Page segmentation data
= = =

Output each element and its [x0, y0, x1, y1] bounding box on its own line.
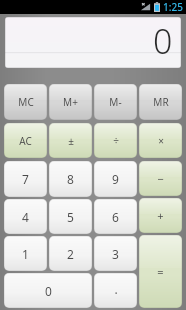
staticText: 7 [22, 171, 29, 187]
staticText: + [157, 208, 164, 223]
staticText: . [114, 281, 118, 297]
staticText: MC [18, 95, 34, 109]
staticText: 0 [153, 18, 173, 64]
staticText: 8 [67, 171, 74, 187]
button[interactable]: 3 [94, 236, 137, 271]
staticText: M+ [63, 95, 78, 109]
button[interactable]: 2 [49, 236, 92, 271]
button[interactable]: = [139, 235, 182, 308]
staticText: 2 [67, 246, 74, 262]
button[interactable]: 6 [94, 199, 137, 234]
staticText: AC [19, 134, 32, 148]
button[interactable]: ± [49, 123, 92, 158]
staticText: 4 [22, 209, 29, 225]
staticText: 1 [22, 246, 29, 262]
button[interactable]: − [139, 161, 182, 196]
button[interactable]: + [139, 198, 182, 233]
staticText: M- [109, 95, 122, 109]
button[interactable]: 8 [49, 161, 92, 197]
button[interactable]: 0 [4, 273, 92, 308]
staticText: − [157, 171, 164, 186]
staticText: MR [153, 95, 169, 109]
staticText: 9 [112, 171, 119, 187]
button[interactable]: × [139, 123, 182, 158]
staticText: 1:25 [163, 0, 183, 14]
staticText: ± [68, 134, 74, 148]
button[interactable]: M- [94, 84, 137, 120]
staticText: = [157, 264, 164, 279]
staticText: ÷ [113, 134, 119, 148]
button[interactable]: AC [4, 123, 47, 158]
button[interactable]: 7 [4, 161, 47, 197]
button[interactable]: 5 [49, 199, 92, 234]
button[interactable]: ÷ [94, 123, 137, 158]
button[interactable]: 0 [5, 17, 181, 68]
button[interactable]: MR [139, 84, 182, 120]
button[interactable]: M+ [49, 84, 92, 120]
button[interactable]: 1 [4, 236, 47, 271]
staticText: 5 [67, 209, 74, 225]
staticText: 3 [112, 246, 119, 262]
staticText: 6 [112, 209, 119, 225]
staticText: × [158, 134, 164, 148]
staticText: 0 [45, 283, 52, 299]
button[interactable]: 4 [4, 199, 47, 234]
button[interactable]: . [94, 273, 137, 308]
button[interactable]: MC [4, 84, 47, 120]
button[interactable]: 9 [94, 161, 137, 197]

= = =

**What the exercise asks:** Omitting all pictures, copy the preceding entries without any alteration.

**Output:**
Output each element and its [x0, y0, x1, y1] bounding box on its own line.
staticText: 7 [22, 171, 29, 187]
staticText: + [157, 208, 164, 223]
staticText: . [114, 281, 118, 297]
staticText: MC [18, 95, 34, 109]
staticText: 0 [153, 18, 173, 64]
staticText: 8 [67, 171, 74, 187]
button[interactable]: 3 [94, 236, 137, 271]
staticText: M+ [63, 95, 78, 109]
button[interactable]: 2 [49, 236, 92, 271]
button[interactable]: = [139, 235, 182, 308]
staticText: 2 [67, 246, 74, 262]
button[interactable]: 6 [94, 199, 137, 234]
staticText: AC [19, 134, 32, 148]
button[interactable]: ± [49, 123, 92, 158]
staticText: 4 [22, 209, 29, 225]
staticText: 1 [22, 246, 29, 262]
button[interactable]: − [139, 161, 182, 196]
button[interactable]: + [139, 198, 182, 233]
staticText: M- [109, 95, 122, 109]
button[interactable]: 8 [49, 161, 92, 197]
button[interactable]: 0 [4, 273, 92, 308]
staticText: − [157, 171, 164, 186]
staticText: MR [153, 95, 169, 109]
staticText: 9 [112, 171, 119, 187]
button[interactable]: × [139, 123, 182, 158]
staticText: 1:25 [163, 0, 183, 14]
staticText: ± [68, 134, 74, 148]
button[interactable]: M- [94, 84, 137, 120]
staticText: = [157, 264, 164, 279]
staticText: ÷ [113, 134, 119, 148]
button[interactable]: AC [4, 123, 47, 158]
button[interactable]: 7 [4, 161, 47, 197]
button[interactable]: 5 [49, 199, 92, 234]
button[interactable]: ÷ [94, 123, 137, 158]
button[interactable]: 0 [5, 17, 181, 68]
button[interactable]: MR [139, 84, 182, 120]
button[interactable]: M+ [49, 84, 92, 120]
button[interactable]: 1 [4, 236, 47, 271]
staticText: 5 [67, 209, 74, 225]
staticText: 3 [112, 246, 119, 262]
staticText: 6 [112, 209, 119, 225]
staticText: × [158, 134, 164, 148]
staticText: 0 [45, 283, 52, 299]
button[interactable]: 4 [4, 199, 47, 234]
button[interactable]: . [94, 273, 137, 308]
button[interactable]: MC [4, 84, 47, 120]
button[interactable]: 9 [94, 161, 137, 197]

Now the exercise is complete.